Last Updated March 05, 2025

USA – New York

Trends and Developments


Authors



Mayer Brown LLP has a global private credit team with over 160 lawyers throughout the United States, Europe, and Asia. Within the United States, partners are based in Chicago and New York. The team represents a broad range of asset managers in private credit transactions through all phases of an investment – from initial acquisition financing to distressed lending and workouts. Mayer Brown is one of the only firms that has a dedicated private credit corporate team providing advice on the equity components of private credit transactions. Its clients have found this helpful as they increasingly turn to preferred equity or equity-linked instruments to deploy additional capital alongside their debt investments. The firm has been at the forefront of the industry since its inception with team members involved in private credit deals for over 20 years. It has played a pivotal role in shaping the market, advising on some of the earliest and most influential transactions.

Private Credit Portfolio Back Leverage Facilities

At a glance

The rise of the private credit market has led to a dramatic increase in supporting liquidity strategies to optimise the market. These strategies include the use of financings to provide market participants with leverage and/or supplemental liquidity to support their private credit activities. These financings go by various names, including private credit ABL, SPV drop-down, CLO-lite and CLO warehouse, among others, but have a common general structure that draws from traditional secured lending and structured financing transactions. In this article, we address some of the basic characteristics, structural considerations and complexities that are present in these financings.

Benefits and basic structure

Private credit portfolio back leverage, also commonly referred to by other names, including SPV drop-down facilities, CLO warehouse, CLO-lite, ABL CLO facilities or simply back leverage, among others, is meant to provide financing to private credit providers. While the nomenclature is not consistent, the benefits and the financing structures are. A typical private credit portfolio back leverage facility will have the following structure. The private credit provider (the “Non-Bank Lender”) creates a special purpose vehicle (the “SPV Borrower”) that is 100% owned (directly or indirectly) by the Non-Bank Lender that will enter into a facility (the “Loan Agreement”) with one or more financial institutions as lenders (the “Lenders”). The collateral securing the Loan Agreement will predominantly consist of a revolving pool of private credit loan obligations under which the Non-Bank Lender acts as lender (“Loan Assets”). The Loan Assets are sold or contributed by the Non-Bank Lender to the SPV Borrower pursuant to a sale or contribution agreement. The sale or contribution is intended to transfer legal title of the Loan Assets to the SPV Borrower so that the financial and operational risk of the Non-Bank Lender (including a Non-Bank Lender bankruptcy) does not impact the SPV Borrower or its assets. Collections on the Loan Assets, paid by the underlying obligors, are deposited directly into a controlled account, and such collections are released at designated dates under the Loan Agreement in accordance with a negotiated waterfall of payments to the appropriate parties (as described in more detail below). The Non-Bank Lender or one of its affiliates will often act as servicer or collateral manager (“Servicer”) under the Loan Agreement, and will be responsible for the servicing, administration and management of the Loan Assets.

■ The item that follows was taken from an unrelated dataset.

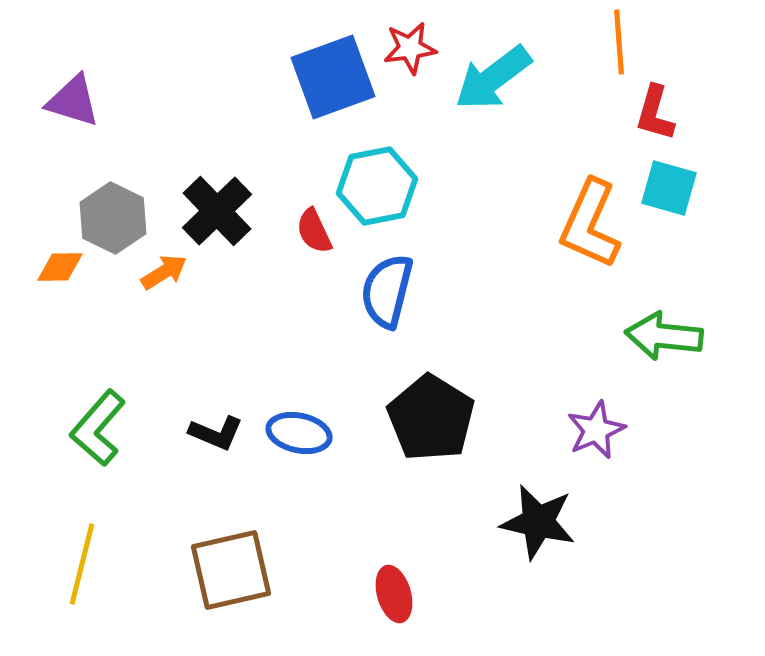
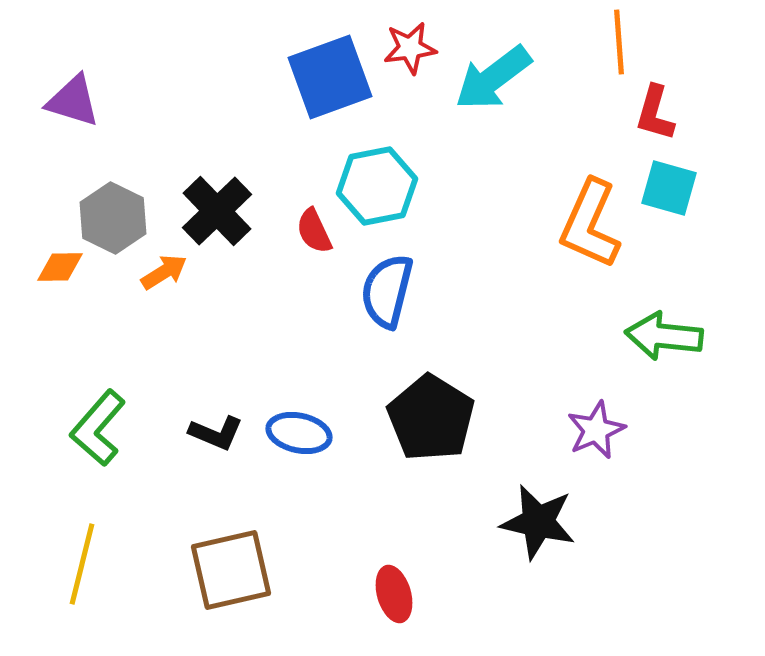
blue square: moved 3 px left
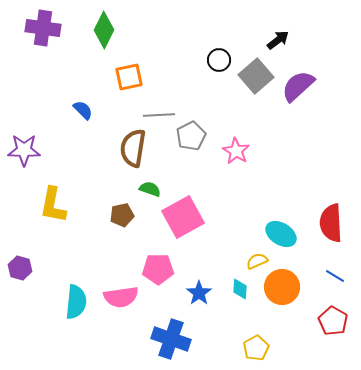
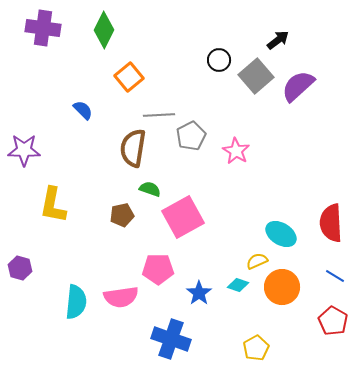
orange square: rotated 28 degrees counterclockwise
cyan diamond: moved 2 px left, 4 px up; rotated 75 degrees counterclockwise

The transaction documents for the facility will generally consist of a loan and security agreement, a sale or contribution agreement, one or more fee letters, and a securities account control agreement that will cover a group of accounts opened in the name of the SPV Borrower, each with specified purposes (depending on the transaction, such accounts could include an account to receive interest collections, a separate account for principal collections, a payment account from which all payments are made, an interest reserve account and an unfunded reserve account, among others – depending on the needs of the specific transaction). Additionally, these facilities may utilise third-party service providers to act in various capacities, such as collateral agent, custodian, verification agent and/or backup servicer. Facilities may be bilateral or syndicated, and may include multiple tranches of advances and alternative currency advances.

These private credit portfolio back leverage facilities benefit Non-Bank Lenders in several ways. These facilities increase a Non-Bank Lender’s lending capacity by upstreaming loan proceeds received by an SPV Borrower under a Loan Agreement. The SPV Borrower is not upstreaming loan proceeds as a dividend, but uses the loan proceeds to purchase the Loan Assets from the Non-Bank Lender. The Non-Bank Lender can then use the proceeds from such Loan Asset sale to acquire or originate additional Loan Assets without calling on equity. By using loan proceeds in lieu of equity, the Non-Bank Lender also reduces its cost of capital, as interest under the Loan Agreement is expected to be less expensive than the target return to the Non-Bank Lender’s equityholders. In addition, using the SPV structure isolates the Loan Assets in the SPV Borrower and avoids introducing operational or financial risk issues (including a Non-Bank Lender bankruptcy) that a Lender might have if it were lending directly to the Non-Bank Lender against the same Loan Assets. This isolation of assets and limitation of risks increases the leverage a Non-Bank Lender may receive from Lenders with respect to any given Loan Asset, may lower the interest rate that the SPV Borrower pays and may ultimately lower the Non-Bank Lender’s cost of funds. By using these private credit financing strategies, a Non-Bank Lender is able to optimise its capital structure and to continue to expand its operations in the private credit market.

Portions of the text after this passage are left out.